This suggests that NFC as an injectable drug releasing biomaterial is indeed more suitable for larger compounds, such

as macromolecular protein and peptide drugs. Additionally, protein drugs suffer from delivery problems, which need to be overcome for effective treatment (Jain et al., 2013). As an injectable hydrogel, NFC could solve some of the challenges related to the delivery of biopharmaceuticals. The pharmacokinetic models that we constructed could be used to further evaluate the release properties of NFC or other biomaterials in conjunction with SPECT/CT imaging. In our study the deconvolution and Loo–Riegelman models described the amount ready to be absorbed, which relates to the release rate of the compound. This could be useful in further analyzing poorly absorbing compounds (such as the HSA in our case), and can be used to complement drug-biomaterial studies when small-animal imaging is in use. This is especially true in situations where poor absorption Palbociclib mouse is the reason for an apparent slow rate of release, which might be an erroneous indication by the SPECT/CT. Therefore, the detected activity at the injection site might not be because of slow rate of release from the biomaterial, but actually

due to very poor absorption. As we proposed earlier, the high biodurability of NFC suggests that as for a non-biodegrading material, it could have a potential use as a long-term drug releasing biomaterial; ideal as an extended release product for chronic diseases. In addition, NFC hydrogels imbedded with therapeutic compounds could find a potential application as a local

delivery biomedical device. Topical and selleck screening library subcutaneous conditions could be treated with easily injectable NFC hydrogels that can be later enzymatically removed. The steady and continuous release of drug from the hydrogels could be further improved through formulation processes, in addition, nanofibrillar cellulose has not shown cytotoxic properties in previous Suplatast tosilate studies (Vartiainen et al., 2011, Alexandrescu et al., 2013 and Pitkänen et al., 2010), which supports the idea of NFC as a potential biomaterial. However, it should be noted that studies considering the safety of plant-derived NFC in humans have not been done and especially with possible long-term exposure, this should be investigated thoroughly. The possible chemical interactions between proteins and NFC should be investigated individually. NFC contains many hydroxyl groups as well as some carboxyl groups which might interact with the drug compounds imbedded within the matrix; therefore making the predictions of release profiles difficult for different compounds. However, considering the current increase of interest in pharmaceutical research towards the possibilities of macromolecular protein and peptide drugs, NFC might offer an additional method for parenteral delivery, as the effective delivery of protein drugs has been one of the main challenges in pharmaceutical sciences (Kumar et al., 2006).

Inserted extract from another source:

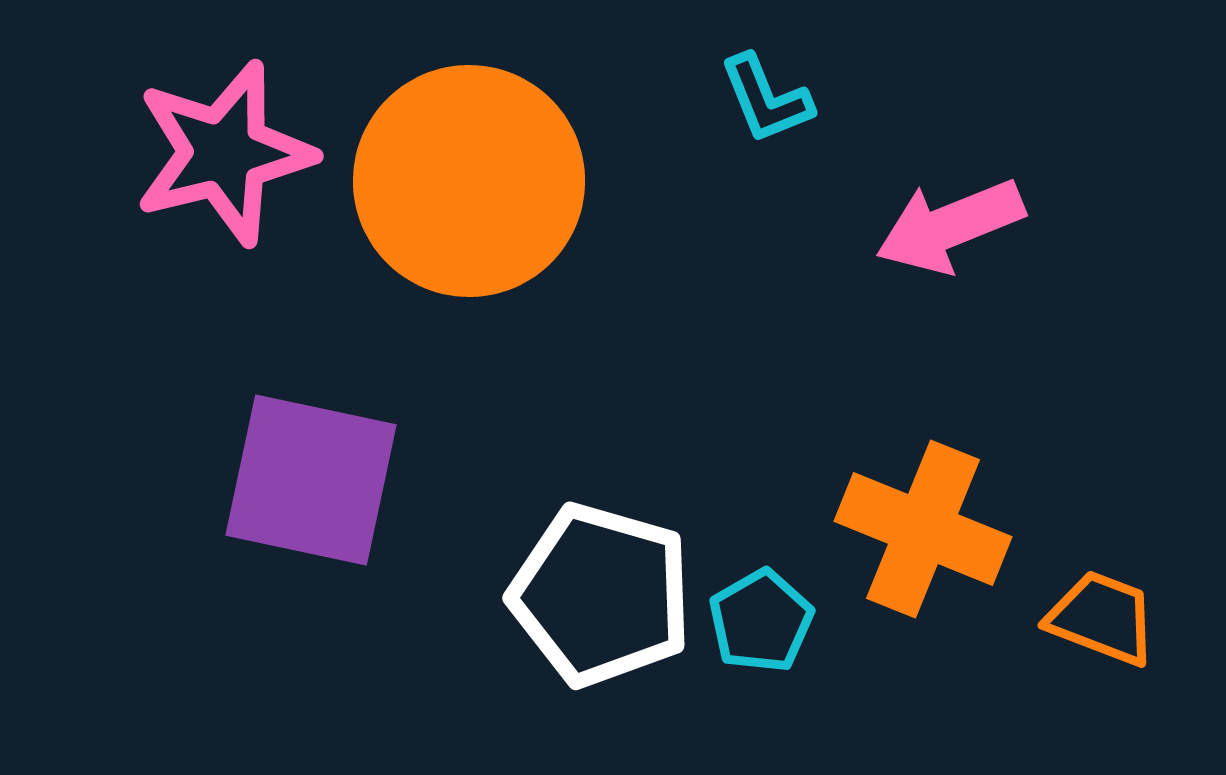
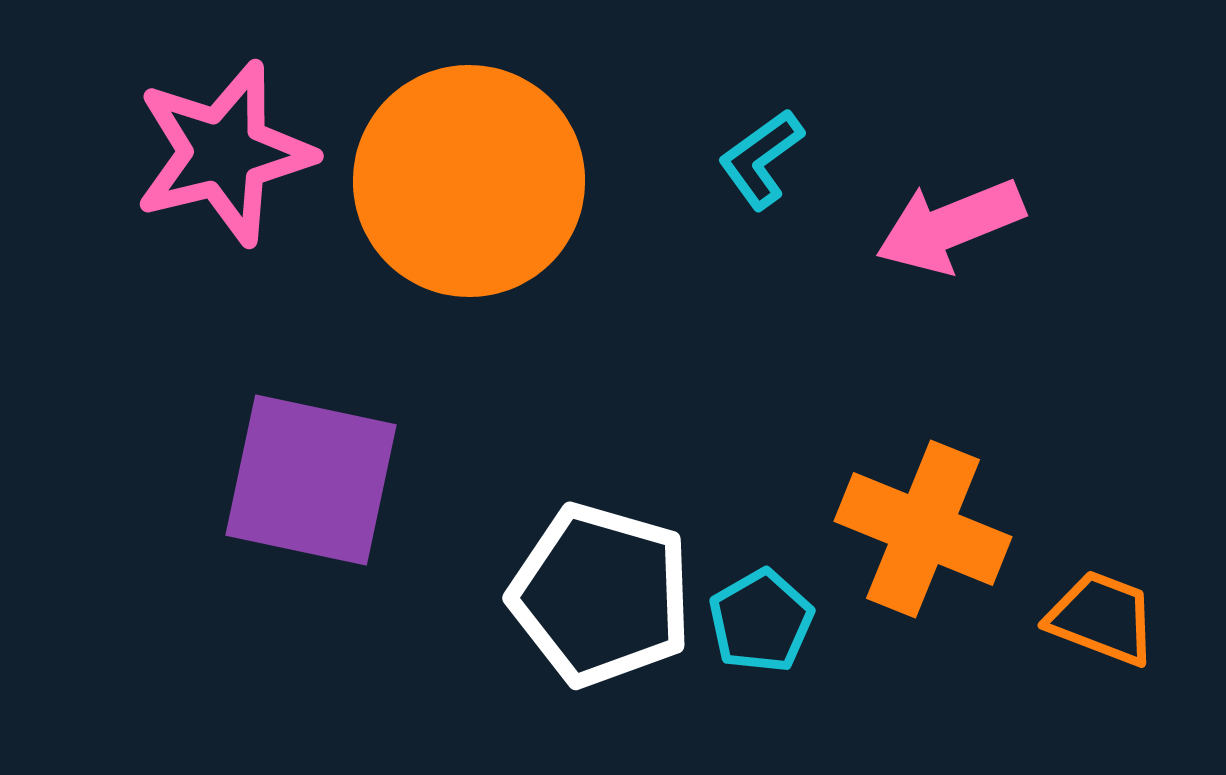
cyan L-shape: moved 5 px left, 60 px down; rotated 76 degrees clockwise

3). For all vaccines, most solicited reactions were generally mild or moderate and resolved within 3–7 days (data not shown). Injection-site reactions were reported by similar proportions of older adult subjects receiving the 15 μg (76.5%) or 21 μg (77.3%) ID vaccines, but they were reported more often PLX4032 clinical trial by subjects

immunized with the ID vaccines than by those receiving the HD (49.5%) or SD (34.5%) IM vaccines (Table 5). Among SD vaccine recipients, the proportion reporting injection-site reactions was higher for younger adults (64.3%) than for older adults (34.5%). The most common injection-site reaction reported with the ID vaccines was erythema, followed by induration, swelling, and pruritus, all of which were more common with the ID vaccines than with the IM vaccines (i.e. the SD and HD vaccines) (Fig. 4A). In contrast, injection-site pain was reported less often by older adults immunized with an ID vaccine than by older adults immunized with the HD vaccine or younger adults immunized with the SD vaccine. Grade-3 erythema

and swelling were reported more often by subjects immunized with an ID vaccine than by subjects immunized with an IM vaccine, although the proportions did not appear to differ between the 15 and 21 μg groups. The proportion of older adult subjects reporting solicited selleck kinase inhibitor systemic reactions was similar for all vaccines, although myalgia (24.8%) was reported most often by those immunized with the HD vaccine (Fig. 4B). The proportions of subjects reporting myalgia, headache, and malaise were highest in younger adults receiving SD vaccine. One subject in three of the groups experienced an immediate unsolicited reaction (within 30 min of vaccination): Thalidomide one older adult subject immunized with the 15 μg ID vaccine reported moderate dizziness lasting one day; one older adult subject immunized with SD vaccine reported moderate jaw pain lasting one day; and one young adult immunized with the SD reported a mild sore throat lasting eight days (Table 5). Only four subjects reported severe treatment-related unsolicited non-serious AEs. One older adult subject immunized with the 21 μg ID vaccine

reported a severe injection-site rash; one older adult subject immunized with the HD vaccine reported severe vomiting on the day of vaccination; one older adult subject immunized with the HD vaccine reported severe cough beginning 9 days after vaccination; and one younger adult immunized with the SD vaccine reported severe diarrhea and vomiting beginning on the day of vaccination. No treatment-related serious adverse events or treatment-related deaths occurred during the study. Vaccination acceptability was similar for all groups (Table 6). Although roughly two-thirds of the subjects in all groups reported feeling the needle puncture during vaccination, most of the subjects in each group reported experiencing “no pain” or “hardly any pain” (range: 77.6% [21 μg ID] to 86.2% [HD]).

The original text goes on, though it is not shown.